Верхнепалеолитическая живопись была открыта в 1879 году маленькой дочерью испанского дворянина Марчеллино де Сатуоло. Он взял семилетнюю Марию с собой посмотреть на случайно замеченную им за несколько лет до того во время псовой охоты пещеру. Марчеллино шел впереди со светильником; девочка, с замирающим от восторга и страха сердцем почти бежала за отцом. И вдруг Марчеллино услышал ее крик: «Папа, папа, быки!» Для детского глаза многоцветные подтеки по потолку и сводам пещеры Альтамира сложились в замечательных зверей. Вскоре их разглядел и отец. Не прошло и нескольких лет, как весь культурный мир говорил о наскальной живописи доисторического человека, тем более что открытия следовали одно за другим. «До конца XIX века… никто не представлял, что человек каменного века мог создать столь совершенные художественные ценности. Признание того, что это искусство восходит к доисторической эпохе, может рассматриваться, как одно из самых важных открытий нашего времени», – пишет один из виднейших современных специалистов по доистории чешский ученый Богуслав Клима.[179]

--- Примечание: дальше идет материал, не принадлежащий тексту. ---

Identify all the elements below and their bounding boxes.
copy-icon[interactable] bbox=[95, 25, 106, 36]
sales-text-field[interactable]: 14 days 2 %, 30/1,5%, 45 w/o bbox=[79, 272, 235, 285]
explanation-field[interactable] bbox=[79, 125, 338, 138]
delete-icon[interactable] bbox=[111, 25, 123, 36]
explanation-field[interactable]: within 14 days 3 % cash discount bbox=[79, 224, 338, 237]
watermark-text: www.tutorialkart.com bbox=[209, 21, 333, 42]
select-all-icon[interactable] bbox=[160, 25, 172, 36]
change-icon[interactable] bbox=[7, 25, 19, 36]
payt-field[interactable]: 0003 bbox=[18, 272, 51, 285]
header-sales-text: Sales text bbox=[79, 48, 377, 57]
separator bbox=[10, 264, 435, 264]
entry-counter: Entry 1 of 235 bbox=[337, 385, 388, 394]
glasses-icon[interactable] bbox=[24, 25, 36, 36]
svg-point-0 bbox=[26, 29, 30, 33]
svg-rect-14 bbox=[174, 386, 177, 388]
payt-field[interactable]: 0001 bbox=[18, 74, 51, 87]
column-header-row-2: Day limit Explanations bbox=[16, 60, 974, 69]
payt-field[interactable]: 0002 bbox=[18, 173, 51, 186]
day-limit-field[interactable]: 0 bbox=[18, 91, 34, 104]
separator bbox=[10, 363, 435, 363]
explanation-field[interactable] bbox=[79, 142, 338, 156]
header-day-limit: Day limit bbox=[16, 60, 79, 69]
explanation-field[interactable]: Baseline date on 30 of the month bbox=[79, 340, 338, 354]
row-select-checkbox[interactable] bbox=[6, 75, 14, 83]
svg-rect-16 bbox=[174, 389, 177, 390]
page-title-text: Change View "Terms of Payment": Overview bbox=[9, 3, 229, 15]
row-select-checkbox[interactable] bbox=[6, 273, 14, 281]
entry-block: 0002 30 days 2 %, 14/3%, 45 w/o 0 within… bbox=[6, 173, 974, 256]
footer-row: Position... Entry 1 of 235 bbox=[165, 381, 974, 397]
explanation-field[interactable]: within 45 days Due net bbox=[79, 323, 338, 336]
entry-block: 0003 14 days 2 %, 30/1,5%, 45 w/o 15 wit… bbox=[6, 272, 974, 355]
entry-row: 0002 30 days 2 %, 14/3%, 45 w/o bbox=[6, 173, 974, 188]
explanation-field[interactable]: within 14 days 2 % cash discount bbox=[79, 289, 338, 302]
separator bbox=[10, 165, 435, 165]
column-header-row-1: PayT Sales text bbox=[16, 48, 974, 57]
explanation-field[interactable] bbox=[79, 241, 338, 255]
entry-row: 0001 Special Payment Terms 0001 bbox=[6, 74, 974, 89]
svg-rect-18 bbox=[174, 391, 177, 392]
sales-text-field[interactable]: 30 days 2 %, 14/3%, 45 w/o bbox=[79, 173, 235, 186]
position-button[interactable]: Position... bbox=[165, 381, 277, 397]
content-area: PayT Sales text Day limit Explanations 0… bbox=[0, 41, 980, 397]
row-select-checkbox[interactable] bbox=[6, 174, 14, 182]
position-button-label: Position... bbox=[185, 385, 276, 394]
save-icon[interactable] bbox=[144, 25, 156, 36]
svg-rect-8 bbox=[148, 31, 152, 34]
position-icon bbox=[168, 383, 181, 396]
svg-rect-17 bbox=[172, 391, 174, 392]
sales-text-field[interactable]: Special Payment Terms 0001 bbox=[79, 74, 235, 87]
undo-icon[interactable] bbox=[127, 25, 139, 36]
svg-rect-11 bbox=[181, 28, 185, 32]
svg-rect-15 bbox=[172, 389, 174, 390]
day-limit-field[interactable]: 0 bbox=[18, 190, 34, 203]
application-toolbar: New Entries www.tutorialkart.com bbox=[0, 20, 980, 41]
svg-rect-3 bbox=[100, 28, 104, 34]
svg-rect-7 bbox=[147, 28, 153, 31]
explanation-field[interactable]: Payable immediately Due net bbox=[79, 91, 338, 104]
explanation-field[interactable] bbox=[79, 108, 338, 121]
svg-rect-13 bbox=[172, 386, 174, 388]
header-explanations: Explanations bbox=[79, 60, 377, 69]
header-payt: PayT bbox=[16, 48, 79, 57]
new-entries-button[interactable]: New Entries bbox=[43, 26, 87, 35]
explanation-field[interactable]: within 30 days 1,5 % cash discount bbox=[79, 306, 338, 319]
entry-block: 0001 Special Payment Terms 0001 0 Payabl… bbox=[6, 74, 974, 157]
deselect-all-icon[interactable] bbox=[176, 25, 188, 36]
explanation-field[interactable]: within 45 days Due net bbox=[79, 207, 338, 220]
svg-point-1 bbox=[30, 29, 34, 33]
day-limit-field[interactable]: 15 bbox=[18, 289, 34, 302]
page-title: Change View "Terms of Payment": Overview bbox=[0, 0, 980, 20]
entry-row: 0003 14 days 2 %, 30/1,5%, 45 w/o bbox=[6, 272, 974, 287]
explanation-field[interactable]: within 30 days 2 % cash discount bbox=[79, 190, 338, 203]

Конец XIX – начало XX века было в Европе временем утонченного эстетизма
Жестокий XX век принес отрезвление упоенному эстетизмом европейцу и собрал довольно фактов, чтобы переосмыслить суть палеолитической живописи. В начале было обращено внимание, что и в живописи пещер, и в найденных позднее скульптурах животных, изваянных в то же время, немалое число сюжетов составляют сцены охоты, вернее, изображения поражаемых стрелами, копьями и камнями животных, иногда истекающих кровью. И хотя при всей многочисленности такие сюжеты далеко не главенствовали в пещерном искусстве, палеоантропологи к концу 1930-х годов согласились на том, что побудительным мотивом кроманьонского искусства являлась симпатическая магия, то есть убеждение, что, изобразив перед охотой пораженного стрелой зверя, можно с уверенностью надеяться поразить его и в грядущей травле.[180]

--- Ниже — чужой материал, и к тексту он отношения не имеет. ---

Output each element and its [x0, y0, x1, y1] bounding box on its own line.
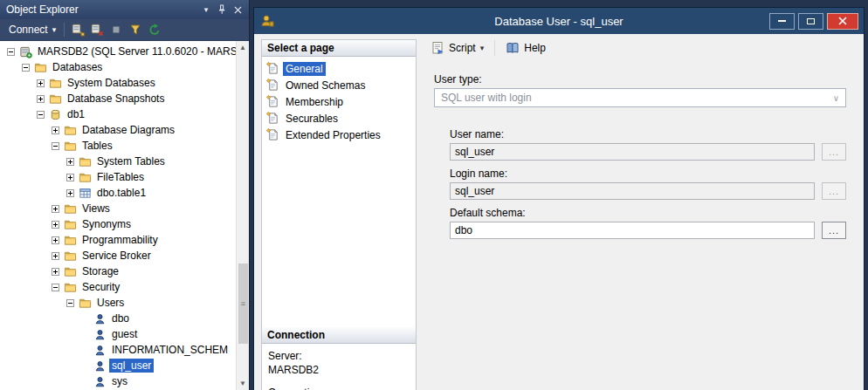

Этнография давала необходимый дополнительный материал: некоторые примитивные племена, например пигмеи, перед охотой действительно рисуют на песке животное, которое они собираются убить, и на рассвете дня охоты, с первыми лучами солнца, поражают изображение охотничьим оружием, рецитируя определенные заклятия. Охота после этого, как правило, бывает удачной, и животное поражается именно в то место, которое пронзило копье на рисунке. Но после завершения охоты рисунок никогда не сохраняется. Напротив, на него изливают кровь, то есть жизнь-душу убитого животного, а потом изображение изглаживается пучком отстриженной от шкуры шерсти.[181]

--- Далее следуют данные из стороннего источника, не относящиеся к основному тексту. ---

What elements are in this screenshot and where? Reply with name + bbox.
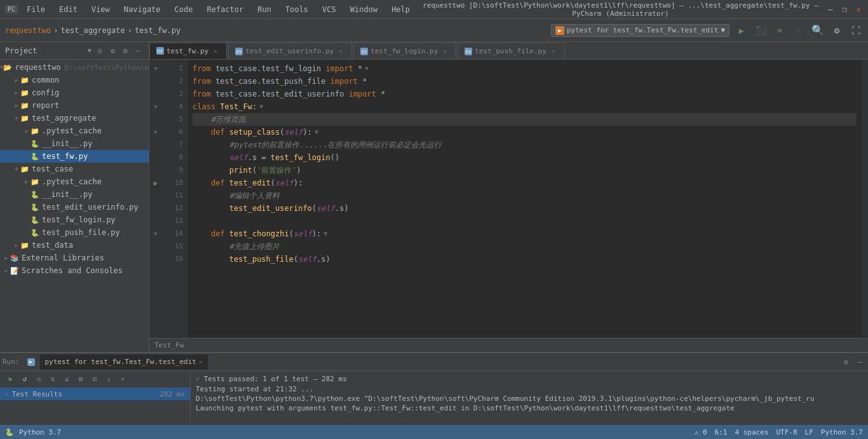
panel-tab-close-button[interactable]: ✕ <box>199 358 203 365</box>
sidebar-item-config[interactable]: ▶ 📁 config <box>0 86 149 99</box>
code-line-15[interactable]: #充值上传图片 <box>193 240 857 253</box>
status-text: Tests passed: 1 of 1 test – 282 ms <box>204 375 347 383</box>
menu-edit[interactable]: Edit <box>54 4 83 15</box>
code-line-3[interactable]: from test_case.test_edit_userinfo import… <box>193 88 857 100</box>
sidebar-item-test_aggregate[interactable]: ▼ 📁 test_aggregate <box>0 112 149 125</box>
run-label: Run: <box>3 358 20 366</box>
more-button[interactable]: » <box>117 373 128 384</box>
code-line-2[interactable]: from test_case.test_push_file import * <box>193 75 857 88</box>
breadcrumb-file[interactable]: test_fw.py <box>135 26 180 35</box>
menu-window[interactable]: Window <box>345 4 383 15</box>
tab-test_fw_login_py[interactable]: py test_fw_login.py ✕ <box>353 43 456 59</box>
sidebar-item-external_libs[interactable]: ▶ 📚 External Libraries <box>0 252 149 264</box>
sidebar-item-pytest_cache[interactable]: ▶ 📁 .pytest_cache <box>0 125 149 137</box>
code-line-10[interactable]: def test_edit(self): <box>193 177 857 189</box>
panel-output[interactable]: ✓ Tests passed: 1 of 1 test – 282 ms Tes… <box>191 371 868 425</box>
breadcrumb-project[interactable]: requesttwo <box>5 26 51 35</box>
tab-close-button[interactable]: ✕ <box>440 47 449 56</box>
code-line-16[interactable]: test_push_file(self.s) <box>193 253 857 266</box>
sidebar-locate-button[interactable]: ◎ <box>94 45 105 57</box>
main-area: Project ▼ ◎ ≡ ⚙ — ▼ 📂 requesttwo D:\soft… <box>0 42 868 352</box>
sidebar-item-test_data[interactable]: ▶ 📁 test_data <box>0 239 149 252</box>
code-line-5[interactable]: #万维页面 <box>193 113 857 126</box>
expand-all-button[interactable]: ⊞ <box>75 373 86 384</box>
settings-button[interactable]: ⚙ <box>830 24 844 37</box>
coverage-button[interactable]: ⊕ <box>773 24 787 37</box>
sidebar-item-test_edit_userinfo[interactable]: 🐍 test_edit_userinfo.py <box>0 201 149 213</box>
close-button[interactable]: ✕ <box>854 5 863 14</box>
expand-button[interactable]: ⛶ <box>849 24 863 37</box>
code-editor[interactable]: ▼▼▼▶▼ 12345678910111213141516 from test_… <box>149 60 868 338</box>
code-line-12[interactable]: test_edit_userinfo(self.s) <box>193 202 857 215</box>
sidebar-item-test_push_file[interactable]: 🐍 test_push_file.py <box>0 226 149 239</box>
fold-marker[interactable]: ▼ <box>365 62 369 75</box>
filter-button[interactable]: ⇊ <box>61 373 72 384</box>
sort-button[interactable]: ⇅ <box>47 373 58 384</box>
menu-tools[interactable]: Tools <box>280 4 313 15</box>
sidebar-settings-button[interactable]: ⚙ <box>119 45 131 57</box>
test-result-item[interactable]: ✓ Test Results 282 ms <box>0 388 190 400</box>
tab-test_fw_py[interactable]: py test_fw.py ✕ <box>149 43 227 59</box>
code-line-8[interactable]: self.s = test_fw_login() <box>193 151 857 164</box>
vertical-scrollbar[interactable] <box>862 60 868 338</box>
minimize-button[interactable]: — <box>826 5 835 14</box>
run-configuration[interactable]: ▶ pytest for test_fw.Test_Fw.test_edit ▼ <box>551 24 729 37</box>
collapse-all-button[interactable]: ⊟ <box>89 373 100 384</box>
stop-run-button[interactable]: ■ <box>33 373 44 384</box>
gutter-12 <box>149 202 162 215</box>
menu-view[interactable]: View <box>86 4 115 15</box>
status-indent: 4 spaces <box>735 428 768 436</box>
fold-marker[interactable]: ▼ <box>259 100 263 113</box>
menu-navigate[interactable]: Navigate <box>119 4 166 15</box>
play-button[interactable]: ▶ <box>5 373 17 384</box>
status-right: ⚠ 0 6:1 4 spaces UTF-8 LF Python 3.7 <box>695 428 863 436</box>
run-config-dropdown-icon[interactable]: ▼ <box>721 26 725 34</box>
breadcrumb-folder[interactable]: test_aggregate <box>60 26 125 35</box>
export-button[interactable]: ↓ <box>103 373 114 384</box>
tab-test_push_file_py[interactable]: py test_push_file.py ✕ <box>458 43 565 59</box>
fold-marker[interactable]: ▼ <box>315 126 318 138</box>
sidebar-item-report[interactable]: ▶ 📁 report <box>0 99 149 112</box>
sidebar-item-requesttwo-root[interactable]: ▼ 📂 requesttwo D:\softTest\Python\work\d… <box>0 61 149 74</box>
menu-run[interactable]: Run <box>252 4 276 15</box>
search-everywhere-button[interactable]: 🔍 <box>811 24 825 37</box>
menu-vcs[interactable]: VCS <box>317 4 341 15</box>
code-line-7[interactable]: #pytest的前置操作......在所有的用例运行前必定会先运行 <box>193 138 857 151</box>
code-line-14[interactable]: def test_chongzhi(self):▼ <box>193 227 857 240</box>
sidebar-item-scratches[interactable]: ▶ 📝 Scratches and Consoles <box>0 264 149 277</box>
panel-settings-button[interactable]: ⚙ <box>840 356 851 368</box>
sidebar-item-__init__py[interactable]: 🐍 __init__.py <box>0 137 149 150</box>
panel-run-tab[interactable]: pytest for test_fw.Test_Fw.test_edit ✕ <box>40 355 208 370</box>
code-line-4[interactable]: class Test_Fw:▼ <box>193 100 857 113</box>
fold-marker[interactable]: ▼ <box>323 227 327 240</box>
tab-close-button[interactable]: ✕ <box>549 47 558 56</box>
maximize-button[interactable]: ❐ <box>840 5 849 14</box>
menu-file[interactable]: File <box>22 4 50 15</box>
rerun-button[interactable]: ↺ <box>19 373 31 384</box>
menu-help[interactable]: Help <box>386 4 415 15</box>
tab-close-button[interactable]: ✕ <box>336 47 345 56</box>
code-line-1[interactable]: from test_case.test_fw_login import *▼ <box>193 62 857 75</box>
code-content[interactable]: from test_case.test_fw_login import *▼fr… <box>187 60 862 338</box>
sidebar-collapse-button[interactable]: ≡ <box>107 45 118 57</box>
code-line-11[interactable]: #编辑个人资料 <box>193 189 857 202</box>
menu-code[interactable]: Code <box>170 4 198 15</box>
debug-button[interactable]: ⬛ <box>754 24 768 37</box>
sidebar-item-test_fw_py[interactable]: 🐍 test_fw.py <box>0 150 149 163</box>
menu-refactor[interactable]: Refactor <box>201 4 248 15</box>
tab-test_edit_userinfo_py[interactable]: py test_edit_userinfo.py ✕ <box>228 43 352 59</box>
sidebar-minimize-button[interactable]: — <box>132 45 144 57</box>
sidebar-item-test_case[interactable]: ▼ 📁 test_case <box>0 163 149 175</box>
sidebar-item-pytest_cache2[interactable]: ▶ 📁 .pytest_cache <box>0 175 149 188</box>
tab-close-button[interactable]: ✕ <box>211 46 220 55</box>
code-line-13[interactable] <box>193 215 857 227</box>
sidebar-dropdown-icon[interactable]: ▼ <box>88 47 92 54</box>
stop-button[interactable]: ■ <box>792 24 806 37</box>
sidebar-item-__init__py2[interactable]: 🐍 __init__.py <box>0 188 149 201</box>
sidebar-item-test_fw_login[interactable]: 🐍 test_fw_login.py <box>0 213 149 226</box>
run-button[interactable]: ▶ <box>735 24 749 37</box>
code-line-6[interactable]: def setup_class(self):▼ <box>193 126 857 138</box>
panel-minimize-button[interactable]: — <box>854 356 865 368</box>
sidebar-item-common[interactable]: ▶ 📁 common <box>0 74 149 86</box>
code-line-9[interactable]: print('前置操作') <box>193 164 857 177</box>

При, казалось бы, полном сходстве охотничьей магии пигмеев с памятниками палеолитической живописи сразу же заметны очень важные отличия. Во-первых, большинство животных все же остается на пещерных «фресках» непораженными, часто художник тщательно рисует их мирную жизнь, любит изображать беременных самок и животных во время брачных игр (впрочем, с завидной стыдливостью). Во-вторых, изображения делаются «на века» прочнейшими, имеющими долгую и очень трудоемкую технологию изготовления красками. Для пигмейского волхва важно изобразить животное, поразить его, потом, полив кровью, как бы вернуть убитому жизнь. После изображение пораженного животного только мешает его возрождению и потому немедленно уничтожается удачливым колдуном. Палеолитический охотник почему-то вовсе не стремился после успешной охоты считать дело оконченным. Его стремления были противоположного свойства. В-третьих, колдуну, как правило, важно приблизить свое волхвование к месту и времени события, на которое он хочет повлиять. Желая убить антилопу, пигмеи «убивали» ее изображение на рассвете дня охоты, на той же земле и под тем же небом, которые должны были стать свидетелями их охотничьего искусства.